F.G.: She was still finalizing the lyrics, so at first we started working with just placement holders. She sent me some inspiration images and things she’d been looking at while writing this album and also what she had in mind because at the same time, she was shooting the videos to go with the album. I think she’s doing a photo shoot, too. So she already had some imagery in mind as far as the photography, so the book had to go with that design, too. She sent me images and things that inspired her. Minimalist art. Donald Judd paintings and illustrations, she sent a few of those. Some Matisse collage, too. That’s when we started thinking that something along the lines of concrete poetry would be nice for the lyrics because we didn’t have much visuals. She wanted it to be pretty mysterious. She wouldn’t have her photos at the beginning so people would look through the book and read all those words and not necessarily understand at first what it was. That’s why all the photography comes at the end and her name, too, is only at the end.

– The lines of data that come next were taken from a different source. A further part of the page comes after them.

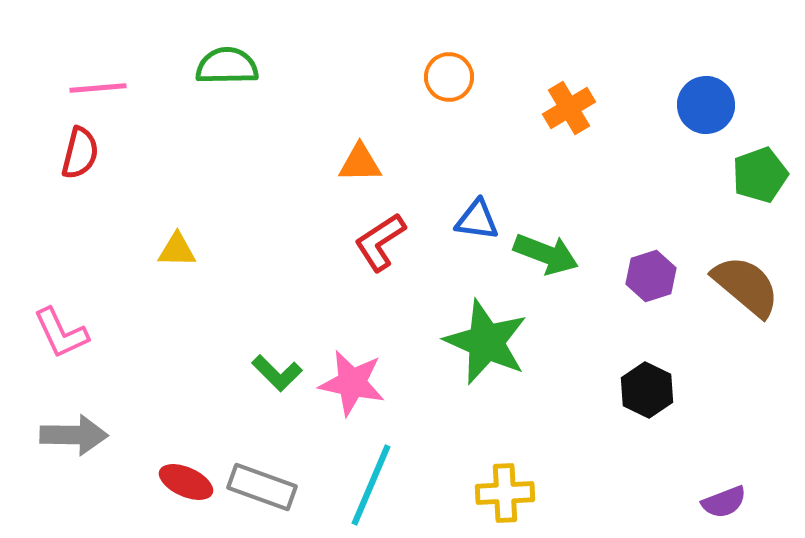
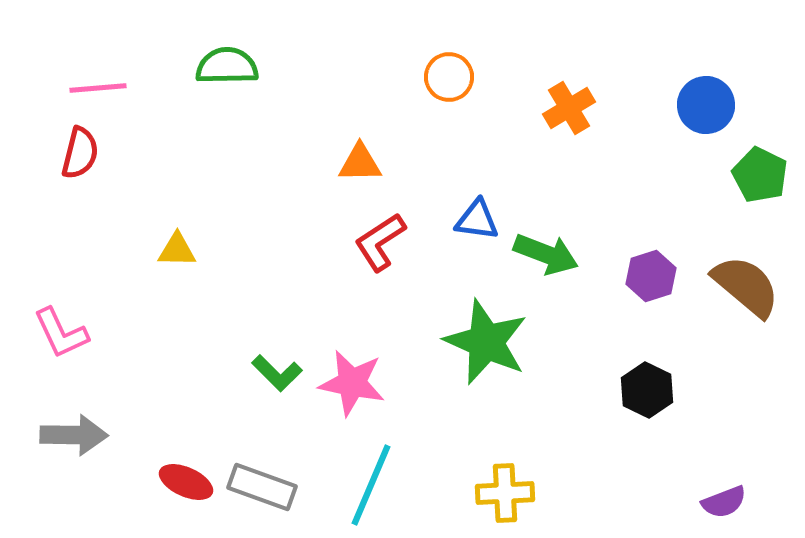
green pentagon: rotated 26 degrees counterclockwise
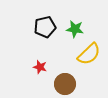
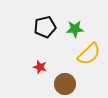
green star: rotated 12 degrees counterclockwise
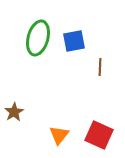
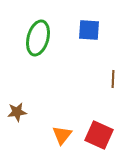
blue square: moved 15 px right, 11 px up; rotated 15 degrees clockwise
brown line: moved 13 px right, 12 px down
brown star: moved 3 px right; rotated 24 degrees clockwise
orange triangle: moved 3 px right
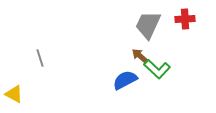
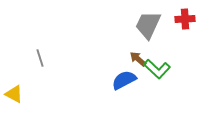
brown arrow: moved 2 px left, 3 px down
blue semicircle: moved 1 px left
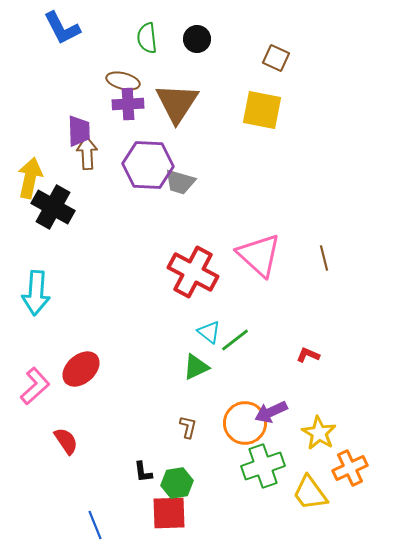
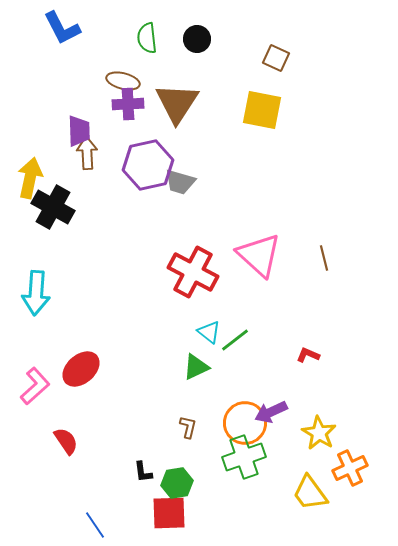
purple hexagon: rotated 15 degrees counterclockwise
green cross: moved 19 px left, 9 px up
blue line: rotated 12 degrees counterclockwise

WWD: How did the book come together?
F.G.: I sent her mock-ups of what it would look like. The lyrics were not exactly the ones they ended up using. For the last part of it, I gave all those to her and Sony I think they had someone working with them, too, and then also, the art director [Carlota Guerrero] who’s been working with her for her photo shoots and also for the videos, she’s based in Barcelona. So she put the real text and inserted her photography because at the time, the photos were not ready. I had just put placeholders for them. The last part was done by [Carlota] in Barcelona. Once that was finished, everyone reviewed it and everything was good to print. Then it got sent back to Montreal and they built it and put it all together here. And then shipped them.

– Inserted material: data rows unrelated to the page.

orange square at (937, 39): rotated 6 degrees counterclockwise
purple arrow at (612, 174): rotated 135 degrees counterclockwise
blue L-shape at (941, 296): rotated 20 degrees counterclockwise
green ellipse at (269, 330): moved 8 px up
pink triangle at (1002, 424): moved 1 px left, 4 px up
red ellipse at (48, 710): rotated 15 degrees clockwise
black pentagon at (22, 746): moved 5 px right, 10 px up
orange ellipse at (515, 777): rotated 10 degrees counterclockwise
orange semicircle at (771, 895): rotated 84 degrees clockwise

WWD: What was the reasoning behind the book’s exclusivity and the number of people — 86 — that it was sent to?
F.G.: That exact number? I’m not sure about the exact number. I know she wouldn’t have sent 500 copies. She wanted it to be a small number. But no, she didn’t tell me why. I thought it would be more like 150, but I don’t know why she picked 86. [Releasing 86 books was the singer’s nod to her birth year — 1986.]
WWD: What was it like working with Solange?
F.G.: It was great. She’s super down-to-earth. I thought she’d maybe have someone writing the e-mails for her, but no, it was all her. For the inspiration images, she was, like, “Here’s what was on my desktop.”
WWD: Was she very hands-on or did she give you a lot of artistic freedom?
F.G.: She gave me complete artistic freedom for the text layout and the concept of doing it as a concrete poetry style, so playing with text and repetition and stuff. She was really excited about that idea, but that was not part of her plan at the beginning. She didn’t have any direction for that. She just said she was interested in minimalist and mid-century modern art and furniture. She sent photos of like a table and things like that. She didn’t send images of another book or something that had layouts she was inspired by. It was more about what kind of art she was into.
WWD: Were you a fan of hers?
F.G.: Yeah, definitely. I was really happy when the owner of Anteism said, “Hey, would you like to do a book for Solange Knowles?” That was pretty cool.
WWD: Have you heard the album?
F.G.: It’s great. I really like it. It was funny reading the lyrics before listening to the album. I think that’s why she wanted to send the book to people before they get the album because it’s different when you read something and you don’t know what it means. Especially if people wouldn’t have read to the end [and known] that it was hers. Maybe they didn’t know it was a song, too, when they read the lyrics. I think it was really interesting that I got to read it, too, without knowing what it would sound like and then hearing it. It’s really cool.